Give back the full listing, character for character, with no pictures.

INPUT RECORDS: Begin

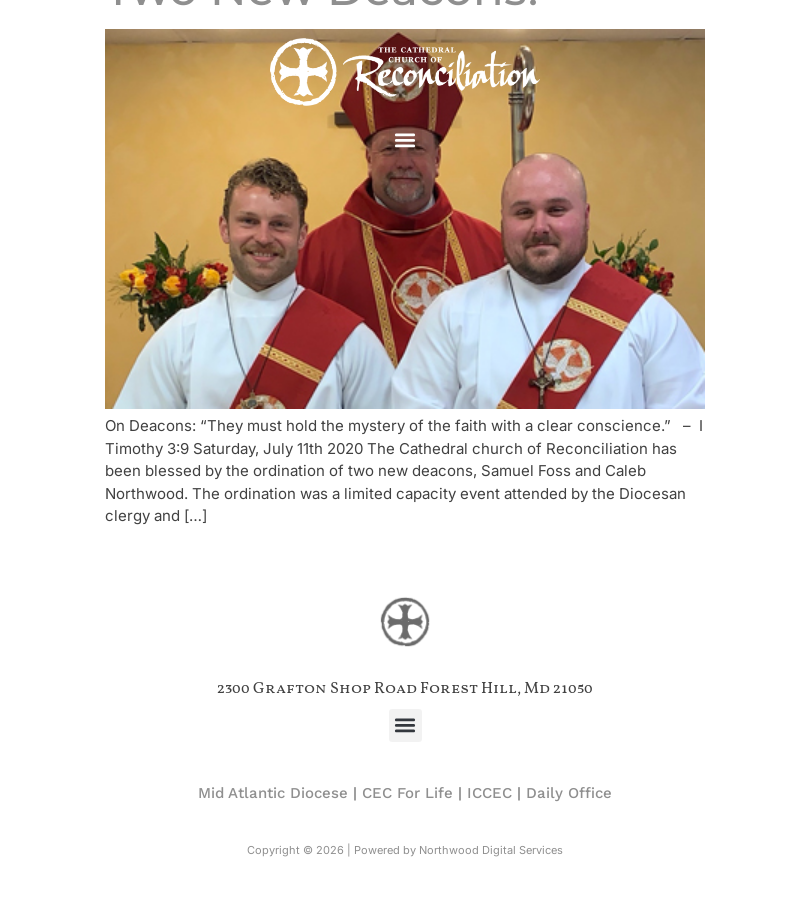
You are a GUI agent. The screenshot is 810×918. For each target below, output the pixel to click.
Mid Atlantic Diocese (273, 793)
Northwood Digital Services (491, 850)
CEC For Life (407, 793)
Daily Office (569, 793)
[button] (405, 140)
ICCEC (489, 793)
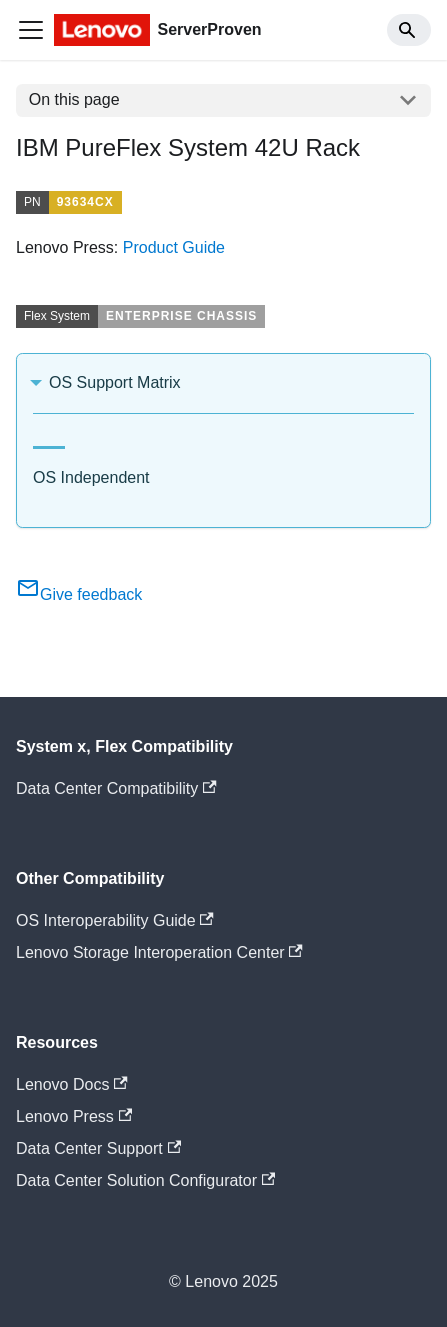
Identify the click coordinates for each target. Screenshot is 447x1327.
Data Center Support (98, 1148)
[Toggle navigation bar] (31, 30)
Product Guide (174, 247)
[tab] (49, 439)
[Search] (409, 30)
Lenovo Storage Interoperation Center (159, 952)
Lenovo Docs (72, 1084)
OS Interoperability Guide (115, 920)
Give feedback (79, 594)
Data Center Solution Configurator (145, 1180)
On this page (74, 99)
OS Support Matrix (115, 382)
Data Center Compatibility (116, 788)
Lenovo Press (74, 1116)
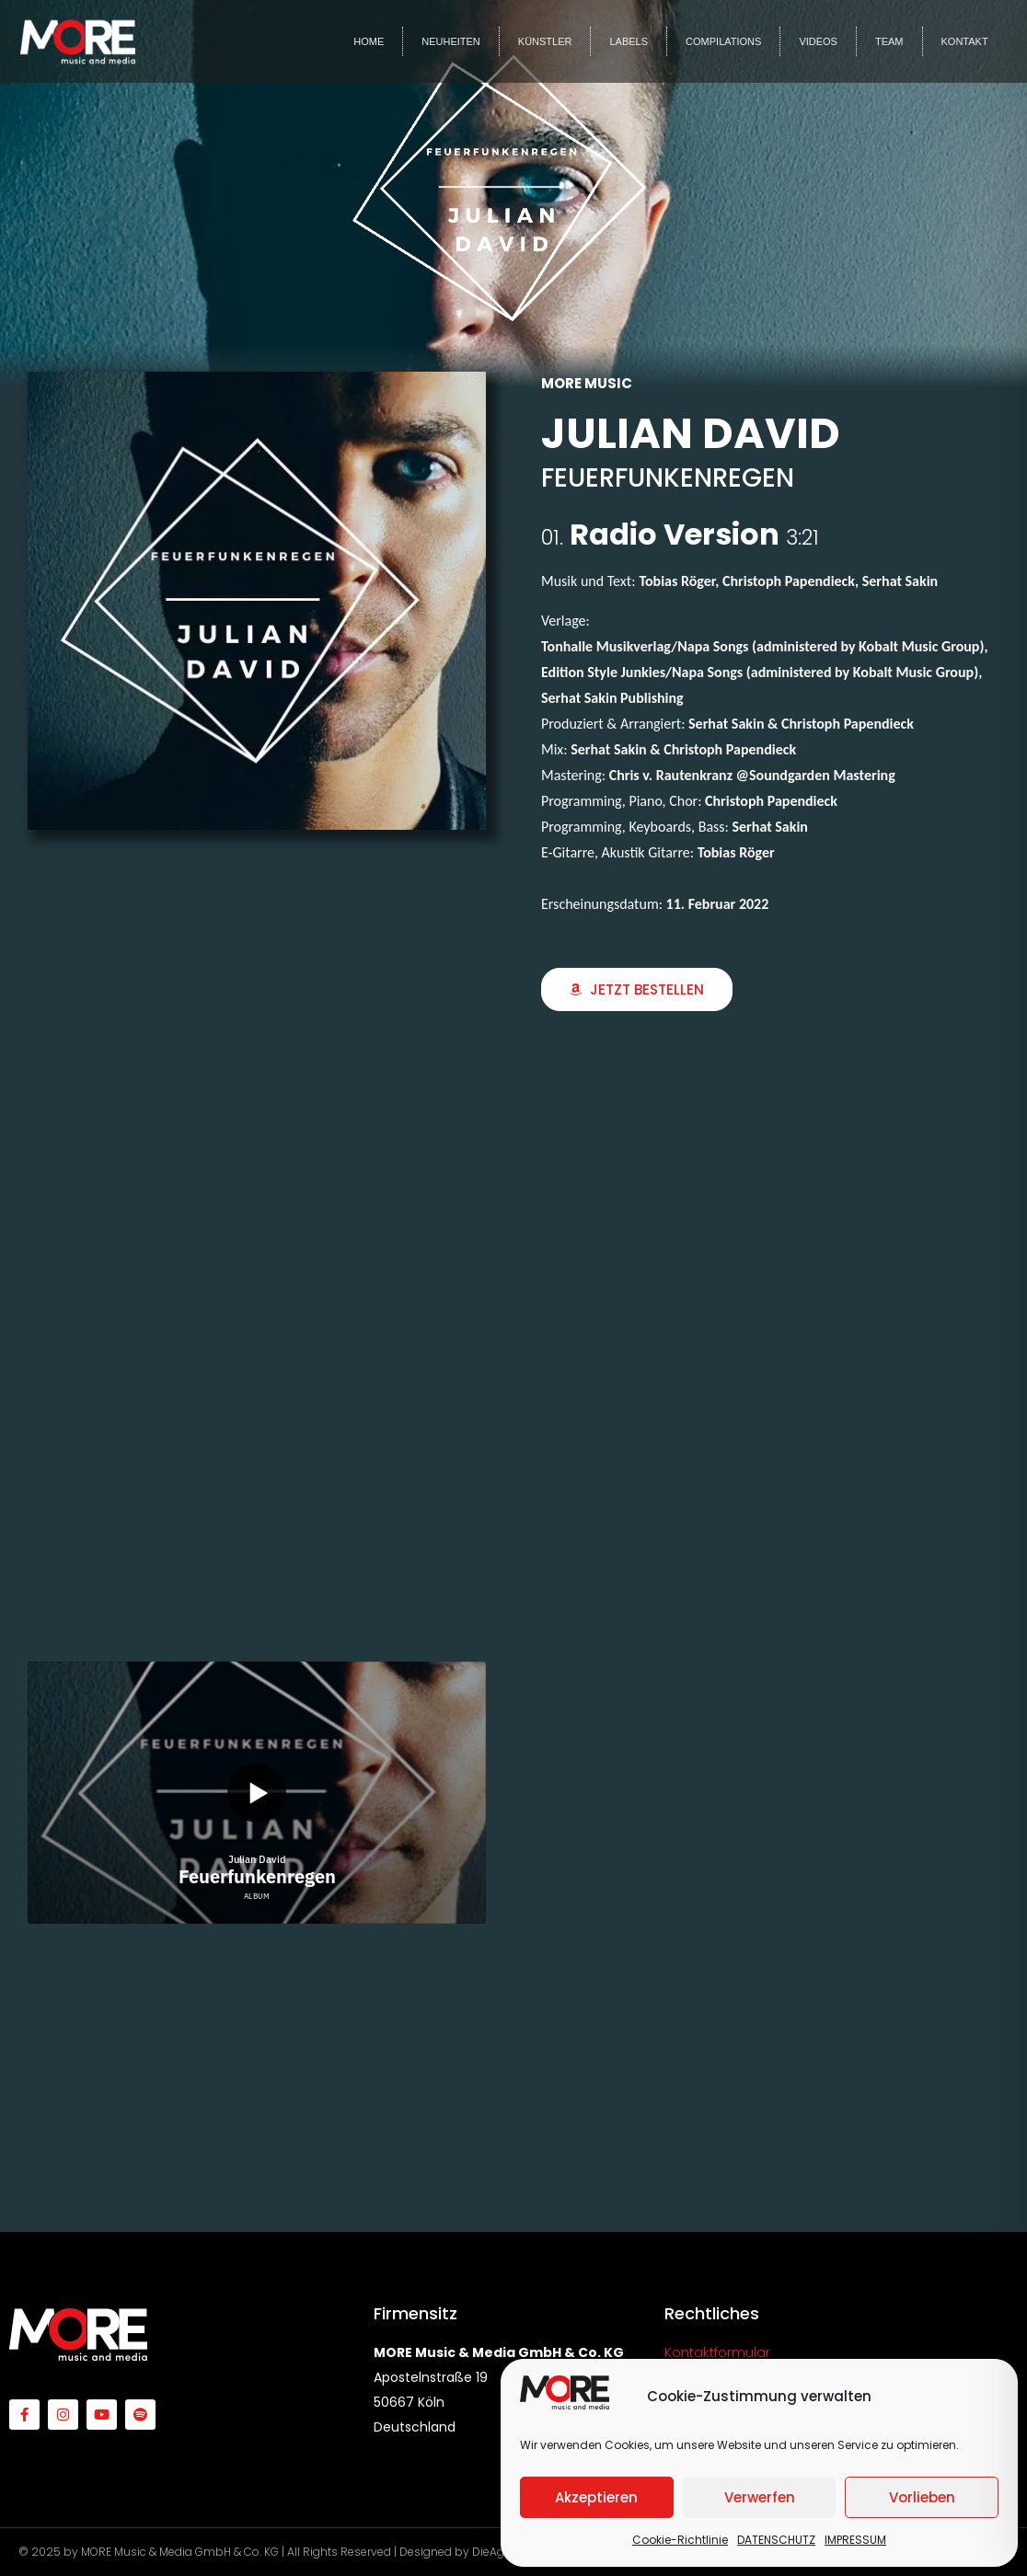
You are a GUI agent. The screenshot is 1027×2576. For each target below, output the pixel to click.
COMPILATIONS (723, 41)
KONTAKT (964, 41)
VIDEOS (818, 41)
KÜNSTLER (545, 41)
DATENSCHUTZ (776, 2539)
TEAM (889, 41)
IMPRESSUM (855, 2539)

INPUT RECORDS: End

▶ [RESULT BELOW]
You are a GUI agent. The screenshot is 810×918. For each target below, output the pixel to click.
Mid Atlantic Diocese (273, 793)
Northwood Digital Services (491, 850)
CEC For Life (407, 793)
Daily Office (569, 793)
[button] (405, 140)
ICCEC (489, 793)
Identify the click coordinates for each target. Screenshot is 447x1327.
Data Center Support (98, 1148)
[Toggle navigation bar] (31, 30)
Product Guide (174, 247)
[tab] (49, 439)
[Search] (409, 30)
Lenovo Storage Interoperation Center (159, 952)
Lenovo Docs (72, 1084)
OS Interoperability Guide (115, 920)
Give feedback (79, 594)
Data Center Solution Configurator (145, 1180)
On this page (74, 99)
OS Support Matrix (115, 382)
Data Center Compatibility (116, 788)
Lenovo Press (74, 1116)
You are a GUI agent. The screenshot is 1027×2576. For each target below, output the pixel to click.
COMPILATIONS (723, 41)
KONTAKT (964, 41)
VIDEOS (818, 41)
KÜNSTLER (545, 41)
DATENSCHUTZ (776, 2539)
TEAM (889, 41)
IMPRESSUM (855, 2539)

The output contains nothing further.